Jennifer Lauck (born December 15, 1963) is an American fiction and non-fiction author, essayist, speaker and writing instructor.

Early life and education

Lauck is the American author of four books including the New York Times best seller Blackbird. Her writing has been published in the U.S. and around the world, translated into several languages. Much of her popularity began when she appeared on the Oprah Winfrey Show in 2000 and Winfrey held the book up to her audience saying, "This should have been a book of the month book. Read it now."  Blackbird debuted on The New York Times Best Seller list in November 2000, dropping off and then returning in January 2001.

Born in Reno, Nevada, Lauck split her early childhood between the states of Nevada and California, with her adoptive family. After her mother died in 1971, Lauck remained with her adoptive father and brother until her father died in 1973. At that time, Lauck was separated from her adoptive brother and raised in Nevada and Washington state, adopted a second time by the paternal side of her adoptive family.

Professional career

Lauck's adulthood was spent in Washington, Montana and Oregon where she studied journalism at Montana State University and then took a reporting job with the Montana Television Network. Lauck's journalism career took her to Spokane, Washington, where she worked for KXLY-TV, then Portland, Oregon, where she worked for KATU-TV as a news producer and special reports producer. Her reports, investigative journalism, appeared on CNN and the ABC Nightly News. She has been nominated for several Society of Journalists awards and won Best News Story of the year for her report on an abduction case in Washington State.

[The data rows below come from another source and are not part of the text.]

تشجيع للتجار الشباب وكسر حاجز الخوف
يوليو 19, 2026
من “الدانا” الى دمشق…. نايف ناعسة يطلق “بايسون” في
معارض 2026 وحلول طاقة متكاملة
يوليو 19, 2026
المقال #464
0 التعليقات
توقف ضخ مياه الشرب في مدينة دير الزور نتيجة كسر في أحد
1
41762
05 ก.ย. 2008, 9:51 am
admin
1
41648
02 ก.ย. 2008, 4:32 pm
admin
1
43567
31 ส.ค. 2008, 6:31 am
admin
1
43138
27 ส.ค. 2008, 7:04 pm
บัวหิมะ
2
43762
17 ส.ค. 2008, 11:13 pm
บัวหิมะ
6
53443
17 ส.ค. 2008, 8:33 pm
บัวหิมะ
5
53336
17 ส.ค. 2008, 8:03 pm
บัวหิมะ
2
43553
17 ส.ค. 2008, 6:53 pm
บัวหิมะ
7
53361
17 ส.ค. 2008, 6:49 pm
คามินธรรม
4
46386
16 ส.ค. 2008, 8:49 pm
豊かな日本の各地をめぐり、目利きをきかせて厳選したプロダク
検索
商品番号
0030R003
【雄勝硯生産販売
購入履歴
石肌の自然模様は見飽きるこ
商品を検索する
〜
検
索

Lauck discussed her reasons for writing her first and subsequent memoirs with Literary Mama, "...memoir writing was born from the realization that I wanted to have children. I knew I had to go through some deep self-examination before bringing forth a child and I knew traditional avenues of therapy would never give me the insights and relative self-mastery I needed to be a competent mother." The international bestseller Blackbird detailed Lauck's memory of childhood and was followed by her next book, Still Waters, that took her to her 30s and the birth of her first child. In Still Waters, Lauck describes her writing of her second book as attempt to understand the suicide death of her adoptive brother, whom she was separated from as a young girl. She followed Still Waters with a collection of short stories titled Show Me the Way, in which she took a closer look at her parenting of her two children. She also wrote and published essays for Literary Mama and anthology collections on parenting.

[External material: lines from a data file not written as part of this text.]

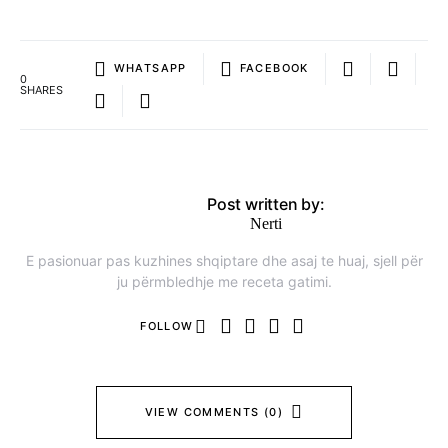
WHATSAPP
FACEBOOK
0
SHARES
Post written by:
Nerti
E pasionuar pas kuzhines shqiptare dhe asaj te huaj, sjell për
ju përmbledhje me receta gatimi.
FOLLOW
VIEW COMMENTS (0)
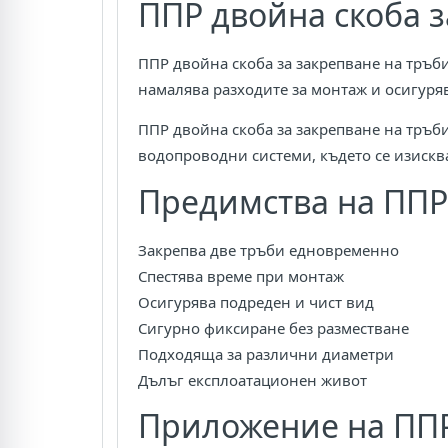
ППР двойна скоба з
ППР двойна скоба за закрепване на тръб
намалява разходите за монтаж и осигуряв
ППР двойна скоба за закрепване на тръби
водопроводни системи, където се изискв
Предимства на ППР 
Закрепва две тръби едновременно
Спестява време при монтаж
Осигурява подреден и чист вид
Сигурно фиксиране без разместване
Подходяща за различни диаметри
Дълъг експлоатационен живот
Приложение на ППР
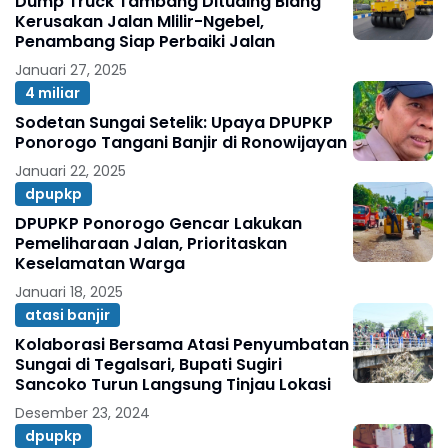
Dump Truck Tambang Dituding Biang
Kerusakan Jalan Mlilir-Ngebel,
Penambang Siap Perbaiki Jalan
Januari 27, 2025
4 miliar
Sodetan Sungai Setelik: Upaya DPUPKP
Ponorogo Tangani Banjir di Ronowijayan
Januari 22, 2025
dpupkp
DPUPKP Ponorogo Gencar Lakukan
Pemeliharaan Jalan, Prioritaskan
Keselamatan Warga
Januari 18, 2025
atasi banjir
Kolaborasi Bersama Atasi Penyumbatan
Sungai di Tegalsari, Bupati Sugiri
Sancoko Turun Langsung Tinjau Lokasi
Desember 23, 2024
dpupkp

Moved by the number of letters received in support for her writing, as well as the sharing of personal tragedies in those fan letters, Lauck felt ill-equipped to respond skillfully and turned to study of Tibetan Buddhism under American masters Anne Klein, Harvey Aronson, Joanna Macy, and Lama Tsultrim Allione, as well as Tibetan master Adzom Rinpoche. While studying Buddhist theory and practicing meditation, Lauck turned her writing toward larger spiritual questions, publishing several essays in Lion's Roar and Buddha Dharma.

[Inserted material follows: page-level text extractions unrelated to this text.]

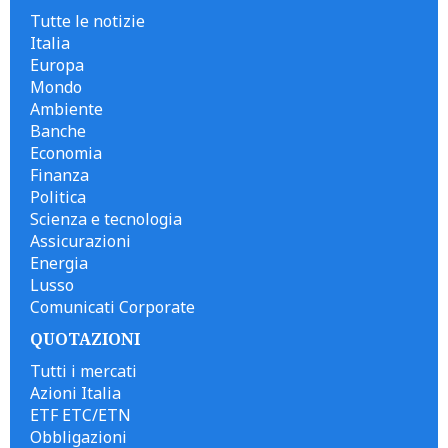
Tutte le notizie
Italia
Europa
Mondo
Ambiente
Banche
Economia
Finanza
Politica
Scienza e tecnologia
Assicurazioni
Energia
Lusso
Comunicati Corporate
QUOTAZIONI
Tutti i mercati
Azioni Italia
ETF ETC/ETN
Obbligazioni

In 2007, Lauck continued to explore her life further and discovered the impact of her adoption through studies with adoption experts Nancy Verrier, author of The Primal Wound, and Coming Home to Self, and Betty Jean Lifton, author of several books on the topic of adoption.  After hiring an investigator, Lauck found her original birth family and reunited with them in 2008. Seal Press released her fourth memoir, titled Found: A Memoir & True Sequel to Blackbird, focused on the impact of adoption and Lauck's reunion with her birth family.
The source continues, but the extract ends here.